(Saved entries)

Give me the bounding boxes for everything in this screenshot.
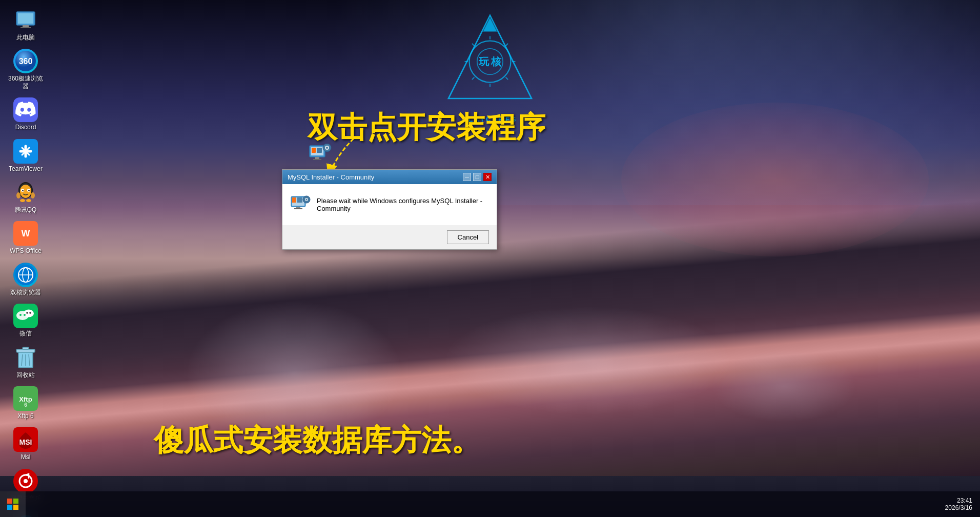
cloud-layer <box>621 103 929 256</box>
desktop-icon-shuanghe[interactable]: 双核浏览器 <box>5 260 46 299</box>
svg-point-28 <box>31 192 35 198</box>
svg-rect-43 <box>16 349 35 352</box>
desktop-icon-wps[interactable]: W WPS Office <box>5 218 46 257</box>
svg-point-27 <box>16 192 21 198</box>
svg-point-30 <box>26 199 31 202</box>
svg-rect-76 <box>292 197 296 203</box>
desktop-icon-weixin[interactable]: 微信 <box>5 301 46 340</box>
desktop-icon-xftp[interactable]: Xftp 6 Xftp 6 <box>5 384 46 422</box>
dialog-titlebar: MySQL Installer - Community ─ □ ✕ <box>282 170 497 184</box>
svg-rect-68 <box>315 157 319 159</box>
svg-point-38 <box>19 314 22 316</box>
icon-label-xftp: Xftp 6 <box>17 412 33 420</box>
svg-line-6 <box>472 44 475 46</box>
dialog-footer: Cancel <box>282 225 497 249</box>
mountain-snow <box>0 220 980 476</box>
desktop-icon-teamviewer[interactable]: TeamViewer <box>5 136 46 175</box>
svg-rect-15 <box>23 25 29 27</box>
icon-label-shuanghe: 双核浏览器 <box>10 289 41 296</box>
svg-rect-69 <box>313 159 321 160</box>
taskbar-clock: 23:41 2026/3/16 <box>937 497 980 511</box>
icon-label-teamviewer: TeamViewer <box>9 165 43 172</box>
svg-rect-83 <box>7 499 12 504</box>
desktop-icon-computer[interactable]: 此电脑 <box>5 5 46 44</box>
desktop-icon-recycle[interactable]: 回收站 <box>5 343 46 381</box>
svg-line-7 <box>506 44 508 46</box>
annotation-text-2: 傻瓜式安装数据库方法。 <box>154 421 481 461</box>
svg-text:6: 6 <box>24 402 27 408</box>
svg-point-41 <box>29 312 31 314</box>
mysql-installer-shortcut[interactable] <box>308 144 332 170</box>
svg-point-55 <box>24 479 28 483</box>
svg-point-39 <box>24 314 26 316</box>
svg-line-9 <box>506 77 508 80</box>
icon-label-qq: 腾讯QQ <box>15 206 37 213</box>
svg-rect-44 <box>23 347 29 349</box>
dialog-close-btn[interactable]: ✕ <box>483 173 492 181</box>
watermark-logo: 玩 核 PLAYCORES <box>444 10 536 123</box>
desktop-icon-qq[interactable]: 腾讯QQ <box>5 177 46 216</box>
svg-text:玩 核: 玩 核 <box>478 56 502 67</box>
svg-rect-66 <box>312 148 316 153</box>
annotation-label-2: 傻瓜式安装数据库方法。 <box>154 423 481 456</box>
taskbar: 23:41 2026/3/16 <box>0 491 980 517</box>
icon-label-weixin: 微信 <box>19 330 32 337</box>
desktop-icons-area: 此电脑 360 360极速浏览器 Discord <box>5 5 46 517</box>
svg-point-29 <box>20 199 25 202</box>
svg-text:MSI: MSI <box>19 438 32 446</box>
desktop-icon-discord[interactable]: Discord <box>5 95 46 133</box>
svg-point-40 <box>26 312 28 314</box>
svg-point-37 <box>24 310 34 317</box>
dialog-message-text: Please wait while Windows configures MyS… <box>317 197 489 212</box>
svg-text:360: 360 <box>19 57 33 66</box>
dialog-title: MySQL Installer - Community <box>288 173 374 181</box>
dialog-maximize-btn[interactable]: □ <box>473 173 481 181</box>
svg-rect-14 <box>18 13 33 24</box>
svg-rect-85 <box>7 505 12 510</box>
svg-rect-86 <box>13 505 18 510</box>
svg-rect-79 <box>294 208 302 209</box>
svg-point-82 <box>306 199 308 201</box>
svg-rect-67 <box>317 148 322 153</box>
icon-label-wps: WPS Office <box>10 247 42 254</box>
svg-rect-16 <box>21 27 31 28</box>
svg-rect-84 <box>13 499 18 504</box>
svg-point-72 <box>326 147 328 149</box>
svg-point-25 <box>22 190 24 191</box>
icon-label-computer: 此电脑 <box>16 34 35 41</box>
mysql-installer-dialog: MySQL Installer - Community ─ □ ✕ <box>282 169 497 250</box>
dialog-body: Please wait while Windows configures MyS… <box>282 184 497 225</box>
icon-label-recycle: 回收站 <box>16 371 35 379</box>
dialog-cancel-button[interactable]: Cancel <box>447 230 489 244</box>
taskbar-date: 2026/3/16 <box>945 504 972 511</box>
desktop-icon-msi[interactable]: MSI Msl <box>5 425 46 463</box>
icon-label-msi: Msl <box>21 453 31 461</box>
dialog-content-area: Please wait while Windows configures MyS… <box>290 194 489 215</box>
icon-label-360: 360极速浏览器 <box>8 75 44 90</box>
dialog-minimize-btn[interactable]: ─ <box>463 173 471 181</box>
desktop-icon-360browser[interactable]: 360 360极速浏览器 <box>5 46 46 92</box>
svg-point-26 <box>28 190 30 191</box>
taskbar-time: 23:41 <box>945 497 972 504</box>
icon-label-discord: Discord <box>15 124 36 131</box>
svg-line-8 <box>472 77 475 80</box>
taskbar-start-button[interactable] <box>0 491 26 517</box>
svg-rect-77 <box>297 197 302 203</box>
dialog-mysql-icon <box>290 194 311 215</box>
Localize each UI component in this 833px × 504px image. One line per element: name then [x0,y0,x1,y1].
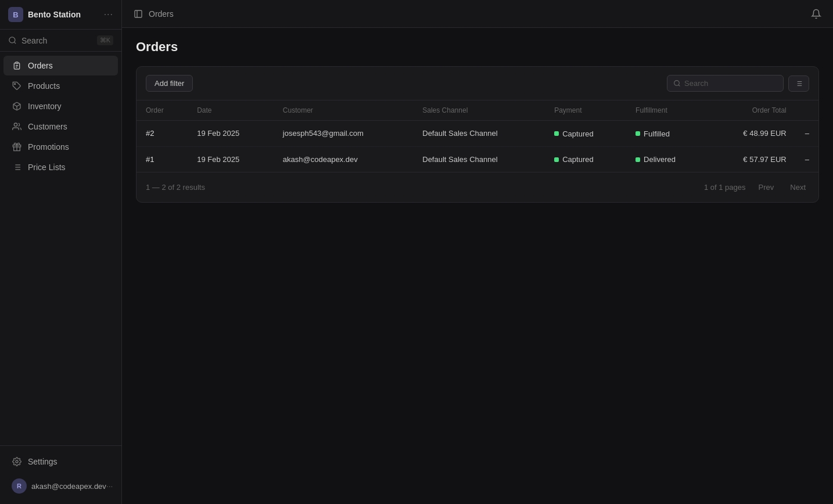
topbar-breadcrumb: Orders [134,9,174,19]
svg-point-14 [674,81,680,86]
sidebar-item-label: Products [28,81,60,91]
sidebar-item-label: Price Lists [28,163,66,172]
col-sales-channel: Sales Channel [413,100,545,121]
gear-icon [12,456,22,467]
sidebar-footer: Settings R akash@codeapex.dev ··· [0,445,121,504]
col-customer: Customer [274,100,413,121]
cell-action: – [796,121,818,147]
sidebar-item-label: Inventory [28,102,62,111]
tag-icon [12,81,22,91]
sidebar-item-customers[interactable]: Customers [3,117,118,136]
col-order-total: Order Total [709,100,796,121]
add-filter-button[interactable]: Add filter [146,75,193,92]
company-name: Bento Station [28,10,81,19]
user-email: akash@codeapex.dev [31,482,106,491]
sidebar-item-settings[interactable]: Settings [8,452,113,471]
cell-order: #1 [137,146,188,172]
cell-payment: Captured [545,121,626,147]
list-icon [12,60,22,71]
payment-status-text: Captured [562,155,593,164]
cell-date: 19 Feb 2025 [188,121,274,147]
topbar: Orders [122,0,833,28]
sidebar-options-button[interactable]: ··· [104,9,113,20]
svg-point-4 [14,123,17,126]
cell-customer: josesph543@gmail.com [274,121,413,147]
cell-total: € 48.99 EUR [709,121,796,147]
svg-point-0 [9,37,15,43]
columns-icon [795,80,803,88]
fulfillment-status-text: Fulfilled [644,129,670,138]
page-info: 1 of 1 pages [704,183,746,192]
fulfillment-status-dot [635,131,640,136]
toolbar-right [667,75,809,92]
orders-toolbar: Add filter [137,67,818,100]
pagination-range: 1 — 2 of 2 results [146,183,205,192]
col-order: Order [137,100,188,121]
topbar-right [811,9,821,19]
user-row: R akash@codeapex.dev ··· [8,474,113,498]
prev-button[interactable]: Prev [755,181,778,194]
sidebar-item-promotions[interactable]: Promotions [3,137,118,157]
svg-rect-1 [16,62,18,64]
cell-sales-channel: Default Sales Channel [413,121,545,147]
cell-customer: akash@codeapex.dev [274,146,413,172]
col-payment: Payment [545,100,626,121]
cell-fulfillment: Delivered [626,146,709,172]
sidebar-search-button[interactable]: Search ⌘K [0,30,121,52]
search-icon [673,80,681,87]
page-title: Orders [136,39,819,55]
sidebar-item-products[interactable]: Products [3,76,118,96]
search-icon [8,36,17,45]
settings-label: Settings [28,457,58,466]
gift-icon [12,142,22,152]
table-row[interactable]: #2 19 Feb 2025 josesph543@gmail.com Defa… [137,121,818,147]
orders-table: Order Date Customer Sales Channel Paymen… [137,100,818,172]
orders-card: Add filter [136,66,819,203]
fulfillment-status-text: Delivered [644,155,676,164]
breadcrumb-title: Orders [149,9,174,19]
sidebar-item-label: Orders [28,61,53,70]
cell-total: € 57.97 EUR [709,146,796,172]
table-row[interactable]: #1 19 Feb 2025 akash@codeapex.dev Defaul… [137,146,818,172]
main-content: Orders Orders Add filter [122,0,833,504]
sidebar-toggle-icon[interactable] [134,9,143,19]
cell-fulfillment: Fulfilled [626,121,709,147]
sidebar: B Bento Station ··· Search ⌘K Orders [0,0,122,504]
orders-content: Orders Add filter [122,28,833,504]
avatar: R [12,478,27,494]
cell-sales-channel: Default Sales Channel [413,146,545,172]
cell-date: 19 Feb 2025 [188,146,274,172]
col-action [796,100,818,121]
cell-payment: Captured [545,146,626,172]
table-header-row: Order Date Customer Sales Channel Paymen… [137,100,818,121]
sidebar-header: B Bento Station ··· [0,0,121,30]
pagination-right: 1 of 1 pages Prev Next [704,181,809,194]
notification-button[interactable] [811,9,821,19]
search-input[interactable] [684,79,777,88]
columns-button[interactable] [788,75,809,92]
search-shortcut: ⌘K [97,35,113,45]
col-fulfillment: Fulfillment [626,100,709,121]
sidebar-item-price-lists[interactable]: Price Lists [3,157,118,177]
next-button[interactable]: Next [787,181,809,194]
user-info[interactable]: R akash@codeapex.dev [12,478,106,494]
svg-rect-13 [135,10,142,17]
sidebar-item-label: Customers [28,122,67,131]
cell-order: #2 [137,121,188,147]
search-label: Search [21,36,47,45]
payment-status-dot [554,157,559,162]
payment-status-text: Captured [562,129,593,138]
sidebar-item-orders[interactable]: Orders [3,56,118,75]
col-date: Date [188,100,274,121]
sidebar-logo[interactable]: B Bento Station [8,7,81,22]
user-options-button[interactable]: ··· [106,481,113,491]
sidebar-nav: Orders Products Inventory [0,52,121,445]
logo-box: B [8,7,23,22]
pagination-bar: 1 — 2 of 2 results 1 of 1 pages Prev Nex… [137,172,818,202]
sidebar-item-inventory[interactable]: Inventory [3,96,118,116]
cell-action: – [796,146,818,172]
price-icon [12,162,22,172]
fulfillment-status-dot [635,157,640,162]
search-box[interactable] [667,75,784,92]
box-icon [12,101,22,111]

* What the exercise asks
Gather from the data above every line with the string "双核浏览器".

* Solution to the problem
desktop-icon-shuanghe[interactable]: 双核浏览器 <box>5 260 46 299</box>
icon-label-shuanghe: 双核浏览器 <box>10 289 41 296</box>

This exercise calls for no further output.